アランにランのことをどう思っているのか、二人は本当に友人同士なのかを聞きたくて探していたらランの声が聞こえた。

アランとラン、空き教室で二人きり。わずかに開いたドアの隙間から頬を紅色に染めたランが見えた。手をもじもじさせて、チラチラとアランの様子を伺っている。まるで恋をする乙女のようだ。

ランはどういうつもりで告白をしたのだろうか?

いくら好きでもそれは秘するべき感情ではないの?もし、アランが受け入れたら私の存在を二人はどうするつもりだろうか?私に黙って付き合うの?私に後継だけ産ませて、名ばかりの妻にさせる気?

私は息を潜めてアランの回答を待った。

断ってくれるはず。きっと、そうよね。だって、ランとでは未来がないもの。

「俺も、俺もランが好きだよ」

「っ」

叫びそうになって、思わず両手で口を押さえた。

「嬉しい」

ランは瞳を輝かせてアランを見る。

気持ちが悪い。

抱き合う二人から視線を逸らして私はその場を去った。

嫉妬はなかった。でも、不安がぐるぐると思考を鈍らせる。

私はこの後、どうなるのだろうか?

誠実を二人に求めるのなら私は婚約破棄になるだろう。だって、アランはランの告白に”応”と答えたのだから。そうなると、私は義弟に婚約者を取られた女として社交界から笑われる。一度傷物になれば次の婚約者を探すのも苦労するだろう。

もし、二人が不誠実であれば私は名ばかりの婚約者、名ばかりの妻として義弟と婚約者の浮気を黙認しなければならない。それで二人がお互いの関係を周囲に隠してくれるのなら私の面目は保てるだろう。でも、そうでなければ結局は社交界から笑われることになる。

どのみち、幸福な未来はない。

その回答に思わず笑ってしまった。

お母様も同じ気持ちを抱えていたのだろうか?そして、その結果、心を病んでしまったのだろうか?

私はお母様と同じ末路を辿ることになるのか?

「大丈夫ですか?」

知らない間に蹲っていた私を転校生のクロヴィス・トラントが心配そうに近づいてきた。彼は私にハンカチを差し出す。
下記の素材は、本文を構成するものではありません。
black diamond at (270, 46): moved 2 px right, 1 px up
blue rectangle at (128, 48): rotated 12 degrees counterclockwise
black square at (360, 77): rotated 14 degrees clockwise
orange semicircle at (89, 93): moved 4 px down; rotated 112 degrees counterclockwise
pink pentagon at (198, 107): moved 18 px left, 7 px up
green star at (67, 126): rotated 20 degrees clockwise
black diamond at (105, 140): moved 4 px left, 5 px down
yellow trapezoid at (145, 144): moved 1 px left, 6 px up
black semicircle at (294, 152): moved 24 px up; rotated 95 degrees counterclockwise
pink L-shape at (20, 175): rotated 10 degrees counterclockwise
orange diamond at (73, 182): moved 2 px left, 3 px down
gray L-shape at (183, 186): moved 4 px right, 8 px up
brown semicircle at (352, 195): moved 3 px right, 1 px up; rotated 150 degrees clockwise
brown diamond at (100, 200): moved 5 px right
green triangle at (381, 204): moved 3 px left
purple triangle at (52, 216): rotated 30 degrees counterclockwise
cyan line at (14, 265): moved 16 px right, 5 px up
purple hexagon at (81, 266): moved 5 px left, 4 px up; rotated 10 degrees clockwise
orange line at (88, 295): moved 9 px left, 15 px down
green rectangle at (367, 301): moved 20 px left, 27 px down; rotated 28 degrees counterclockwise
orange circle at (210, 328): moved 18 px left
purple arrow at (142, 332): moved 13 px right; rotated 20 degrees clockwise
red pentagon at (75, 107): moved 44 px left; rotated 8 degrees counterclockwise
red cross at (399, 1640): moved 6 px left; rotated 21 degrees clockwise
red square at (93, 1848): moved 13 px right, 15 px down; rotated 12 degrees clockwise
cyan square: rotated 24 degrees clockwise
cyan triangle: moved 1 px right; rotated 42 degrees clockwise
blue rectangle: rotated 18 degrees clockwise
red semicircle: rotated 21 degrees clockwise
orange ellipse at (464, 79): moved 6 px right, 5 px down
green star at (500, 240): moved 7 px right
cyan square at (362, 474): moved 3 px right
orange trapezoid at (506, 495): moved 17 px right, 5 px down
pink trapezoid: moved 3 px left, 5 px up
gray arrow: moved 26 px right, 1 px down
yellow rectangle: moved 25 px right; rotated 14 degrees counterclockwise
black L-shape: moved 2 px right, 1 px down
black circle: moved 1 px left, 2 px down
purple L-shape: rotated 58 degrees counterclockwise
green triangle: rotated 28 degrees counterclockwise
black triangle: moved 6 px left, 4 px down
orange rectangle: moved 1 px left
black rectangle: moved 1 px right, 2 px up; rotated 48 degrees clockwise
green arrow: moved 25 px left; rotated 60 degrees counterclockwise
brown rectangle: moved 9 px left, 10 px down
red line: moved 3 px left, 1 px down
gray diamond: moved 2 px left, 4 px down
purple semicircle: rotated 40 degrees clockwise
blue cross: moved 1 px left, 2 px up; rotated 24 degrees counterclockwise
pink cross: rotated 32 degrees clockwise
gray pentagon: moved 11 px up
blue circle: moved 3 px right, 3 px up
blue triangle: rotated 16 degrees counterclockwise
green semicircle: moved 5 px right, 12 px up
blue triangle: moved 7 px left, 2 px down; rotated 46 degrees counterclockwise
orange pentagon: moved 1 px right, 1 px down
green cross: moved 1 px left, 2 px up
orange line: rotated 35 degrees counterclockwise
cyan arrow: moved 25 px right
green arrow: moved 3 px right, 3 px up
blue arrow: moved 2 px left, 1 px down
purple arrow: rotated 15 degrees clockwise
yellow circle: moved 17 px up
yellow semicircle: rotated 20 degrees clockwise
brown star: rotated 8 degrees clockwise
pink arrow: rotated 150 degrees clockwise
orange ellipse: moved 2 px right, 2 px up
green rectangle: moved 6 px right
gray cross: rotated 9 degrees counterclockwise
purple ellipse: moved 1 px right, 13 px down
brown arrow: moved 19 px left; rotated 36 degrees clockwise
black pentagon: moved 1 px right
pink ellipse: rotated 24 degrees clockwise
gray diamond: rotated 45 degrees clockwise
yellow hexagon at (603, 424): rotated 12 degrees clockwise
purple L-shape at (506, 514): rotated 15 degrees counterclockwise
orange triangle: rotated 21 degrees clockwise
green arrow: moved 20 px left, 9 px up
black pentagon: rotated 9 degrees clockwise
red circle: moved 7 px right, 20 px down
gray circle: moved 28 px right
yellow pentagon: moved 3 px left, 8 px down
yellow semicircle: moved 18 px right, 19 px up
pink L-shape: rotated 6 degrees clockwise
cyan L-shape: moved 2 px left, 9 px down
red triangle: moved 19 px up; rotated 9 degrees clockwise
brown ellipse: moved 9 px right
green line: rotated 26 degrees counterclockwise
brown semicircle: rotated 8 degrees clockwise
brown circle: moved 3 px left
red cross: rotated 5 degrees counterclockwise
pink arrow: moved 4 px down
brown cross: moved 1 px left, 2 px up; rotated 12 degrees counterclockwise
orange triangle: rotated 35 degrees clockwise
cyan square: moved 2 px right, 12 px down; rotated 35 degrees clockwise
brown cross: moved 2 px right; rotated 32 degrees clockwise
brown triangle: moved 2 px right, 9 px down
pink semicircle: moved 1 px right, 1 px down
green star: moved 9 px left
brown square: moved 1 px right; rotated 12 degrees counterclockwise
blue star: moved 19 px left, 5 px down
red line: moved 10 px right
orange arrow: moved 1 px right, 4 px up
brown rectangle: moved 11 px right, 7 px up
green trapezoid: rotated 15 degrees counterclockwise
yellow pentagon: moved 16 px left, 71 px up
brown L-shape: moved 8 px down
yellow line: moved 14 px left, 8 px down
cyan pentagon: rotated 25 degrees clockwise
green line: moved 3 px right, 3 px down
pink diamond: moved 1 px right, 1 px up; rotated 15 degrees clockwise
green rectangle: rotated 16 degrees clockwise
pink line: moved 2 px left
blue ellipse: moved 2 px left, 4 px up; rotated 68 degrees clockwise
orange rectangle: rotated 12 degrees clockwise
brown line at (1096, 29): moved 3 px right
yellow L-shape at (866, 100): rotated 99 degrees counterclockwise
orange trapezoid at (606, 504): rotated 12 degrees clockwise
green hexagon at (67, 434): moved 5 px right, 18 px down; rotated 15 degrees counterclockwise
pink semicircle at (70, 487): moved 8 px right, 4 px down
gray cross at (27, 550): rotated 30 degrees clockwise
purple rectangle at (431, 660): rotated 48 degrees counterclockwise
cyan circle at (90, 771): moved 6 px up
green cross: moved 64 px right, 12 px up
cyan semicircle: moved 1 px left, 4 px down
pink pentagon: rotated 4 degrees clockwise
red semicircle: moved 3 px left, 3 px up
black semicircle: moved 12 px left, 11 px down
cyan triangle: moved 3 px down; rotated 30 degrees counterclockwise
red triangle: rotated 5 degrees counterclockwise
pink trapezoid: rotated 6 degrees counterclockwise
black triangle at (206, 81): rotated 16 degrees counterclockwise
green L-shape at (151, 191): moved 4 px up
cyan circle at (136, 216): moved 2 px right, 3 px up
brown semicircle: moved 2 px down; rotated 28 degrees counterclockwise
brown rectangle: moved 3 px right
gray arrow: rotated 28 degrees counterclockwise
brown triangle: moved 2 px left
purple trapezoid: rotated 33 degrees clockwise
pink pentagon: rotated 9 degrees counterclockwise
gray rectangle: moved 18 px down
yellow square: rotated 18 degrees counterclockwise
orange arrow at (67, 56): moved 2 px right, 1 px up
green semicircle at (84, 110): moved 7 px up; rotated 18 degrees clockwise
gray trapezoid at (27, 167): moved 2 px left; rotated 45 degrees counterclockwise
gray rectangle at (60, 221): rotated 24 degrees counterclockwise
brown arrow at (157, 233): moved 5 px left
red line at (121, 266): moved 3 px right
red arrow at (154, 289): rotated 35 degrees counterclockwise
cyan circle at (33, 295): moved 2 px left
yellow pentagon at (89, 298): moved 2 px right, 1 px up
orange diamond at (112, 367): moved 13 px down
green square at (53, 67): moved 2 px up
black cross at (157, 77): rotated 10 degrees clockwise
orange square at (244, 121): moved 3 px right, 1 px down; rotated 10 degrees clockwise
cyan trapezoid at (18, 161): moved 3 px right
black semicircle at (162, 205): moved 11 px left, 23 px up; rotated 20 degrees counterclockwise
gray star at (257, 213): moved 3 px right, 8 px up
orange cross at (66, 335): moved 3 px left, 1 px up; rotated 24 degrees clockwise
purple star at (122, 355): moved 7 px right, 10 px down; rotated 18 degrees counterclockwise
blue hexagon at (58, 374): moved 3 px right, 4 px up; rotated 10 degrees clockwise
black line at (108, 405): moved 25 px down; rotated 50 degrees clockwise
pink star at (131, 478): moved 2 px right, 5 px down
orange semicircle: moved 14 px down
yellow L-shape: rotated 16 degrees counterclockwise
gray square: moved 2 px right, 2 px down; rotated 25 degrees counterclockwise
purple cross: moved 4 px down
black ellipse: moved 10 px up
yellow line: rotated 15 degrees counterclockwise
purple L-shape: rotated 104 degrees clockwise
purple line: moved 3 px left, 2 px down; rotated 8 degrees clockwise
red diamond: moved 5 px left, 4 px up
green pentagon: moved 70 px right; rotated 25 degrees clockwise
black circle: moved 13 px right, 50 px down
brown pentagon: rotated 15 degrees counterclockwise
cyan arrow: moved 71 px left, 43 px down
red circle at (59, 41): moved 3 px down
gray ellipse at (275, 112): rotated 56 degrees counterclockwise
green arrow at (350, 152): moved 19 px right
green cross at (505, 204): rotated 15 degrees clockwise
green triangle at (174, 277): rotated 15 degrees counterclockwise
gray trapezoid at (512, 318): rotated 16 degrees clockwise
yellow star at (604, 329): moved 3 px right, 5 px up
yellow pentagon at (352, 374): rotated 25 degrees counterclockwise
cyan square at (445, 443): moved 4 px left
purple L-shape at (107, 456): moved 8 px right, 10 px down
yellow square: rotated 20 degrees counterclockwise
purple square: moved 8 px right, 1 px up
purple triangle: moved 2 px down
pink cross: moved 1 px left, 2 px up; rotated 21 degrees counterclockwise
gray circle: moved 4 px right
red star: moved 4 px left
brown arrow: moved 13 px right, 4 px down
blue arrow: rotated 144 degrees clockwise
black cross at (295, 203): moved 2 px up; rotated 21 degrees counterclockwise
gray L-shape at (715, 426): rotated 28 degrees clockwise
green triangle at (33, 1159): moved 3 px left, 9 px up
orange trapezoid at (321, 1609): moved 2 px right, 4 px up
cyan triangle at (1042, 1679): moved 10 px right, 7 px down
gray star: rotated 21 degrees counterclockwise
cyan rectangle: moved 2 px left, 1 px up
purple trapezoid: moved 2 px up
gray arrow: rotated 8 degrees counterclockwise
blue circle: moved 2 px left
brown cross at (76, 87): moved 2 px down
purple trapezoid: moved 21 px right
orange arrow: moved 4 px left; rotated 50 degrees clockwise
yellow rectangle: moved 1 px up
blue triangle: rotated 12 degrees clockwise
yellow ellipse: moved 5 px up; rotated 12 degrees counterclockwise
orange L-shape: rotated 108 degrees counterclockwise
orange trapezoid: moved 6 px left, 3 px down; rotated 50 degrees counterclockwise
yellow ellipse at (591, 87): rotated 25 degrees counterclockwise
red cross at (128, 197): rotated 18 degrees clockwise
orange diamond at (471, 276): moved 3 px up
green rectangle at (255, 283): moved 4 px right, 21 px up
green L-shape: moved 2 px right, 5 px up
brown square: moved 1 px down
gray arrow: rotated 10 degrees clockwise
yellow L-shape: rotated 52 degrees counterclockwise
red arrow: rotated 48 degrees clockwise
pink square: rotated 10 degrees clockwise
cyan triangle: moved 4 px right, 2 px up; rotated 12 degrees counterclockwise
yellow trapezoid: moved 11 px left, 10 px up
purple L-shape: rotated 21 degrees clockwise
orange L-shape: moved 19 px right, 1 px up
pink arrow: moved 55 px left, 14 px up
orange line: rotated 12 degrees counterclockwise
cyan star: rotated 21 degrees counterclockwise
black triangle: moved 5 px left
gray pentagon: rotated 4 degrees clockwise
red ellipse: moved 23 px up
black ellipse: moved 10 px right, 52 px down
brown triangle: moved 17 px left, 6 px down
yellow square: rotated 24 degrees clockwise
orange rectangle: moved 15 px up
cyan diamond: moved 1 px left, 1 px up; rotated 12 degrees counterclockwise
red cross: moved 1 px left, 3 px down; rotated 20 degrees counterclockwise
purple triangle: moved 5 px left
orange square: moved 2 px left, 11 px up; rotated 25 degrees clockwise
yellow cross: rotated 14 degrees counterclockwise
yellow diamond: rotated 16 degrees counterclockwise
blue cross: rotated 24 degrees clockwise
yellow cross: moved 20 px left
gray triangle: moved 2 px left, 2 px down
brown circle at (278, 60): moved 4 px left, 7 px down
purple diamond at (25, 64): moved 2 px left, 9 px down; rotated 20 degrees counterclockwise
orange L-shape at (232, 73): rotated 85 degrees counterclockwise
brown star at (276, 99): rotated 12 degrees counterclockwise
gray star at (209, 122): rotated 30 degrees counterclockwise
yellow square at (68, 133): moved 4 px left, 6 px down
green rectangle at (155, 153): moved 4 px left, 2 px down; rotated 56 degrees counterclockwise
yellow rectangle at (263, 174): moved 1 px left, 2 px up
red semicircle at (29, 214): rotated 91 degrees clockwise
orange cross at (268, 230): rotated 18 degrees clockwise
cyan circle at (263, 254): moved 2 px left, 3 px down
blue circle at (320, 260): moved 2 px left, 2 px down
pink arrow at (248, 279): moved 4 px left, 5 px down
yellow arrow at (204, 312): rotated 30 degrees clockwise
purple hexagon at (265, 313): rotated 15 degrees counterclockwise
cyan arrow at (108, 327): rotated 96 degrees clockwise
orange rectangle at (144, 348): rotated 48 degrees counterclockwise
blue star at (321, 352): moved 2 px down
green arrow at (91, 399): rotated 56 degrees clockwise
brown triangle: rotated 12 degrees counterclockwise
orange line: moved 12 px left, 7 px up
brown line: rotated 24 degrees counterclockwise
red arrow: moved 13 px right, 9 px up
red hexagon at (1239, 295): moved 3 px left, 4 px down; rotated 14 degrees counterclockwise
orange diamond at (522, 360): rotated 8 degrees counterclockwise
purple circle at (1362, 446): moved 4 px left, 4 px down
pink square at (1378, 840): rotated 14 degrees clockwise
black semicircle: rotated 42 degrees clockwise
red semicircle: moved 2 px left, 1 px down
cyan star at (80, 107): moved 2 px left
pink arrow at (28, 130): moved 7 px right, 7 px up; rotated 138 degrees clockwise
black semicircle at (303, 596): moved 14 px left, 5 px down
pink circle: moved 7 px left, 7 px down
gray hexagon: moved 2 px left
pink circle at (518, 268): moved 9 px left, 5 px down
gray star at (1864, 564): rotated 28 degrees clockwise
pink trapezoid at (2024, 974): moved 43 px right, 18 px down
どうしてハンカチ?と思って彼を見ると「涙を拭いてください」と言われた。

私は、泣いていたのか。

「あ、ありがとうございます」

「どうされたんですか?」

私はハンカチを受け取り、涙を拭う。クロヴィスは終始、心配顔で私を見つめる。

やっぱり、気になるよね。でも、本当のことを言うわけにはいかない。何とか誤魔化さないと。

「あ、あの」

あれ?何か甘い匂いがする。

「ここでは誰かに見られてしまうかもしれないので、移動しましょう」

「・・・・・はい」

そうね。こんな姿を誰かに見られたらあらぬ噂を呼ぶかもしれない。

私はクロヴィスの提案を受け入れ、人目のない裏庭へ移動した。そこには人のガゼボがあった。こんな所にガゼボなんてあったかしら?・・・・・裏庭なんて滅多に来ないから知らなかった。

「落ち着きましたか?」

「はい。お見苦しいところをお見せしました。ハンカチは洗ってお返ししますね」

「差し上げます」

「えっ」

クロヴィスは笑みを深めて私を見る。まるで心から愛しい人と会えたような甘い笑みだ。何でだろう。やっぱりどこかで会った気がするのに思い出せない。モヤがかかったみたいだ。

「大丈夫ですよ」

クロヴィスは言う。

「焦らなくても時が来れば全て、還るべき場所に還ります」

「還るべき場所?」

「はい」

そうか。焦らなくて大丈夫なのか。彼が大丈夫と言うのなら本当に大丈夫なのだろう。

「それで、どうされました?そのように可愛らしい目を腫らして」

「実は」

私は気がつけば先ほどのことをクロヴィスに話していた。クロヴィスはずっとこちらを気遣う様子で、けれで一度も口を挟まずに最後まで私の話を聞いてくれた。だからか、とても話しやすくて、先ほどの出来事のみを話すつもりだったのに自分でも気づかないうちに今までの不安も一緒に吐露していた。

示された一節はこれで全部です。